# So close and yet so far... Can he be 6 months old yet?! (also, lead/collar recs?)



## StormShy (Jan 30, 2017)

I'm currently training a puppy that I know will either be loved or hated in the AB AKC ring. He's 75% working line and 25% american show line, but has an insanely nice topline, gorgeous movement, super elastic gait with EXCELLENT hock motion, and an AWESOME head. So far we're working on stacking... Working on lead work... Working on not barking like a ninny... Working on not sitting every time the bait comes out... He's also in training to be my husband's service dog for balance issues and PTSD so we figure exposing him to the general insanity of a dog show environment can only be helpful. It's worth the $29 an entry win or lose and if it's not for us, it helps bump up the points for someone else >

That being said... It's been 15 years since I stepped foot in a show ring. I have little to no idea what they're doing as far as leads... Any recommendations?


----------



## Xeph (Jun 19, 2005)

Depends on who you ask and your style of showing.
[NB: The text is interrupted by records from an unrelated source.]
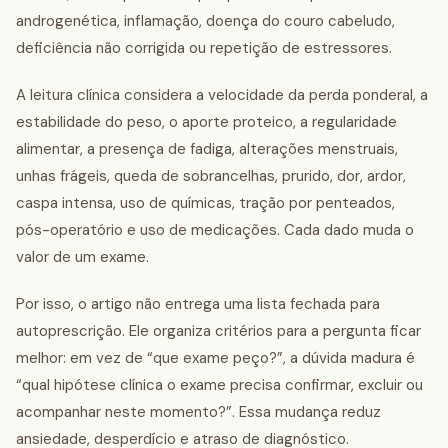
androgenética, inflamação, doença do couro cabeludo,
deficiência não corrigida ou repetição de estressores.
A leitura clínica considera a velocidade da perda ponderal, a
estabilidade do peso, o aporte proteico, a regularidade
alimentar, a presença de fadiga, alterações menstruais,
unhas frágeis, queda de sobrancelhas, prurido, dor, ardor,
caspa intensa, uso de químicas, tração por penteados,
pós-operatório e uso de medicações. Cada dado muda o
valor de um exame.
Por isso, o artigo não entrega uma lista fechada para
autoprescrição. Ele organiza critérios para a pergunta ficar
melhor: em vez de “que exame peço?”, a dúvida madura é
“qual hipótese clínica o exame precisa confirmar, excluir ou
acompanhar neste momento?”. Essa mudança reduz
ansiedade, desperdício e atraso de diagnóstico.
My fully trained dogs are exhibited on leather or fine chain collars and beaded leads. Puppies are shown on fabric or fursaver collars with a 4-6' leather lead


----------



## dogfaeries (Feb 22, 2010)

Ditto on the fursaver and a skinny (1/4") 6' lead. That's what I'm using on my puppy.


----------



## sebrench (Dec 2, 2014)

Good luck! Would love to see pics!


----------



## Deb (Nov 20, 2010)

Xeph said:


> Depends on who you ask and your style of showing.
> 
> My fully trained dogs are exhibited on leather or fine chain collars and beaded leads. Puppies are shown on fabric or fursaver collars with a 4-6' leather lead



It's amazing how popular those beaded leads have become!


----------



## Xeph (Jun 19, 2005)

They're still seen basically never on GSDs, though, since people want to exhibit dogs hauling into colors at breakneck speed


----------